Principal Sources of Optimization
Common Subexpressions
Avoiding recomputing an expression if its operands have not changed since previously computed.
Copy Propagation
Using a variable's assigned value directly instead of copying it to temporary variables repeatedly.
Dead-Code Elimination
Removing code that computes values never used, or branches that are mathematically unreachable.
Constant Folding
Deducing at compile time that the value of an expression is a constant and replacing the code with the constant.
Loop Optimizations
Loops are where programs spend most of their time. Key techniques include:
- Code Motion (Hoisting): Moving computations that produce the same result every iteration outside the loop.
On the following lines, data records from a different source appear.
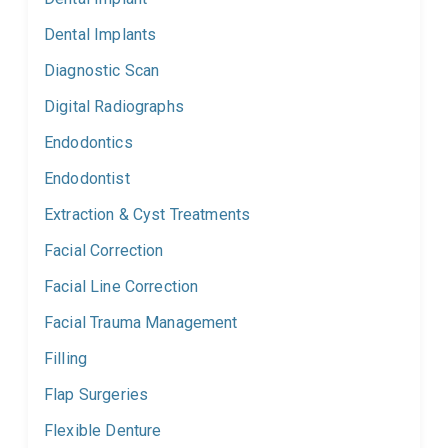
Dental Implants
Diagnostic Scan
Digital Radiographs
Endodontics
Endodontist
Extraction & Cyst Treatments
Facial Correction
Facial Line Correction
Facial Trauma Management
Filling
Flap Surgeries
Flexible Denture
- Induction Variable Elimination: Removing extra loop counters if they can be derived from another iterating variable.
- Reduction in Strength: Replacing expensive operations (like multiplication) with cheaper ones (like addition) inside loops.
Data Flow Analysis
To perform global optimization across multiple basic blocks, compilers use Data Flow Analysis. It gathers information about the possible set of values calculated at various points in a program.
By solving Data Flow Equations (like Reaching Definitions or Live Variable Analysis) iteratively until convergence, the compiler safely determines where optimizations can cross block boundaries.
Machine-Dependent & Target Optimization
Peephole Optimization
A simple but effective technique applied to the final target code. The compiler examines a short, sliding window (a "peephole") of target instructions and replaces them with a faster or shorter equivalent sequence.
Common targets: Redundant loads/stores, unreachable instructions, branch chaining, algebraic simplifications, and using specific machine idioms.
Naive Code Generator for a VM
A simple "naive" code generator translates each TAC instruction directly into the target machine's instruction set without deeply tracking registers across statements. While it's easy to build to target Virtual Machines (like the JVM), it results in highly inefficient load/store heavy code, emphasizing the need for robust register allocation.
Security Checking of VM Code
When generating code for Virtual Machines, the compiler or the VM runtime must perform strictly enforced security checks (like the JVM's Bytecode Verifier). These checks ensure that the code doesn't maliciously manipulate pointers, illegally access memory boundaries, or bypass type safety rules.